On a failed save the creature is immersed in lava; on a success it is in contact but not engulfed. Apply lava damage rules from the damage & healing rules (fire damage per round while in contact or immersed).

Lava Bombs CR 2 CR 5 (large)
Blast radius
30 ft.
Damage (normal)
4d6 — DC 15 Reflex for half
Damage (large)
12d6 — DC 15 Reflex for half
Cover bonus
+2 to save (shield or hard cover)

Molten rock hurled several miles from the eruption cools to solid rock before landing. The GM designates the impact point.

Poisonous Gas CR 5
Damage
1d6 Con/round (inhaled)
Fort save
DC 15 negates; DC +1 per prior save
Cloud height
typically 50 ft.

Toxic vapors often go unnoticed amid fire and destruction. Visible gases also function as heavy smoke. Clouds flow to low ground; gale-force winds or high barriers can divert them (if the gas has somewhere else to go).

Pyroclastic Flows CR 10
Speed
500 ft./round (avalanche speed)
Contact damage
2d6 fire/round
Buried damage
10d6/round
Gas effect
Poisonous gas (see above)

A crushing wave of burning ash, hot gases, and volcanic debris. Only miracle or wish can turn aside or impede a pyroclastic flow.

Tsunamis

Tsunamis (tidal waves) are crushing walls of water triggered by underwater earthquakes, volcanic blasts, landslides, or asteroid impacts. They are nearly undetectable at sea — the wave builds only as it nears shallow water. Depending on wave size and coastal slope, floodwaters can travel hundreds of yards to over a mile inland, then drain back, dragging debris and creatures out to sea.

Structural Damage
  • Temporary and poorly built structures — obliterated or displaced
  • Well-built structures — ~25% destroyed; survivors take significant damage
  • Serious fortifications — lightly damaged
  • ~25% of the area's population perishes (swept out to sea, drowned, or buried)
Creature Effects
Swept out to sea
DC 25 Swim or pulled 6d6 × 10 ft. offshore
Collapsing building
6d6 damage (DC 15 Reflex half); 50% chance of being buried
Post-tsunami water
Always rough or stormy (barring magic)

Undead Uprising

Whether caused by an ancient curse or fell necromancy, an undead uprising strikes wherever the dead have been laid to rest — not just cities, but blood-soaked battlefields and forgotten graveyards. The disaster unfolds in escalating waves across days or weeks, with daytime offering brief reprieves as daylight suppresses the undead's power.

Stage 1 The Unquiet Dead

The recently buried rise as zombies. Bodies in consecrated ground remain at rest, but those in mass graves or left unburied shamble into the streets. Only a few break free at first; numbers grow each night.

At dawn, the dead seek shelter in graves or hidden places. Those caught in daylight flail about confused until destroyed or able to stagger into cover. Non-humanoid corpses may begin to rise at the GM's discretion.

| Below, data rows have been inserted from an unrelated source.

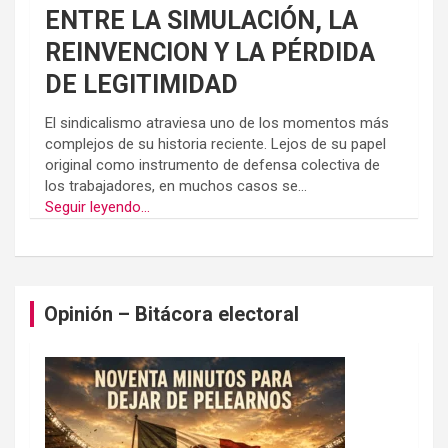
ENTRE LA SIMULACIÓN, LA
REINVENCION Y LA PÉRDIDA
DE LEGITIMIDAD
El sindicalismo atraviesa uno de los momentos más
complejos de su historia reciente. Lejos de su papel
original como instrumento de defensa colectiva de
los trabajadores, en muchos casos se...
Seguir leyendo...
Opinión – Bitácora electoral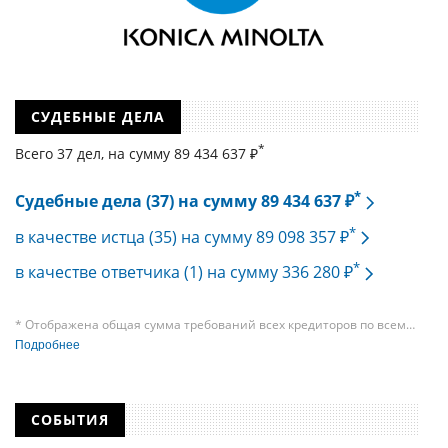
СУДЕБНЫЕ ДЕЛА
*
Всего 37 дел, на cумму 89 434 637 ₽
*
Судебные дела (37) на сумму 89 434 637 ₽
*
в качестве истца (35) на сумму 89 098 357 ₽
*
в качестве ответчика (1) на сумму 336 280 ₽
* Отображена общая сумма требований всех кредиторов по всем
судебным делам, в рамках которых компания подавала требования
Подробнее
к своим должникам — организациям. При этом, общая сумма
требований всех кредиторов по делу о банкротстве не тождественна
сумме требования одного конкретного кредитора, кредиторов
в одном таком деле может быть несколько десятков, а размеры сумм
СОБЫТИЯ
требований одних могут быть больше или меньше размеров
требований других кредиторов.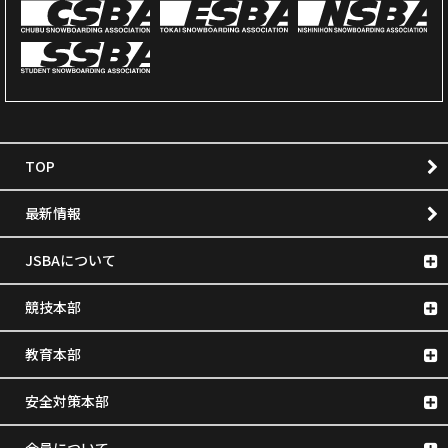
TOP
最新情報
JSBAについて
競技本部
教育本部
安全対策本部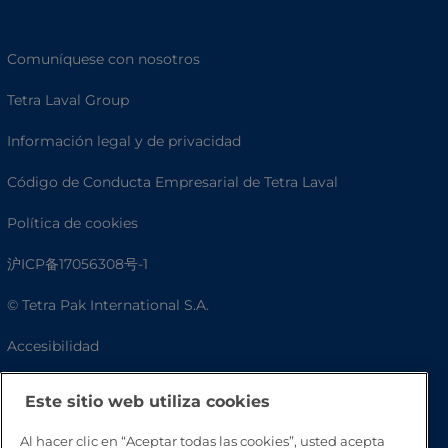
Comuníquese con nosotros
Tetra Laval Group
Información legal y de privacidad
Código de Conducta Empresarial de Tetra Laval
Política de cookies
沪ICP备17056308号-1
© Tetra Pak International S.A.
Accesibilidad
Preguntas frecuentes
Este sitio web utiliza cookies
Al hacer clic en “Aceptar todas las cookies”, usted acepta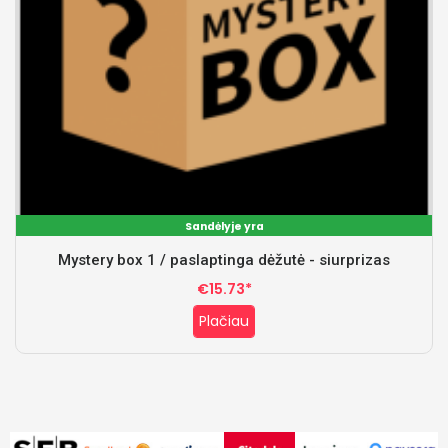
Sandėlyje yra
Mystery box 1 / paslaptinga dėžutė - siurprizas
€15.73*
Plačiau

Stage 2 Skeletal Awakening

Older corpses join the horde — ancient skeletons claw from graveyards and crypts, organized by the uprising's magical power into something resembling a living army. They scavenge weapons, armor, and magic items from abandoned graves.

Skeletal champions lead the troops. Ghouls and wights prowl the streets after dark, along with other lesser free-willed undead.

Stage 3 Lost Souls

Souls long since turned to dust awaken as ghosts, shadows, wraiths, and spectres. A handful of ghosts may be free from the uprising's influence and able to provide the PCs with intelligence.

Negative energy suffuses the area, granting all undead the benefits of desecrate. Formerly consecrated ground reverts to normal; only hallowed ground remains inviolate.

Colors grow muted and gray except at brightest midday. Even light-sensitive undead can move freely from late afternoon to mid-morning.

Stage 4 Necropolis

If the negative energy flow is not reversed, darkness claims the area permanently. The entire zone functions as unhallow (no bonus spell attached). The last hallowed sanctuaries fall. Heroes who died fighting the uprising return as fearsome undead generals.

Survivors are enslaved as thralls. Free-willed undead flock to this new sanctuary. Only the mightiest heroes can reclaim the blighted area for the living.

GM tip: The undead uprising pairs naturally with haunts (unquiet spirits tied to specific locations) and the encounter budget rules to calibrate nightly wave CRs to the party's level.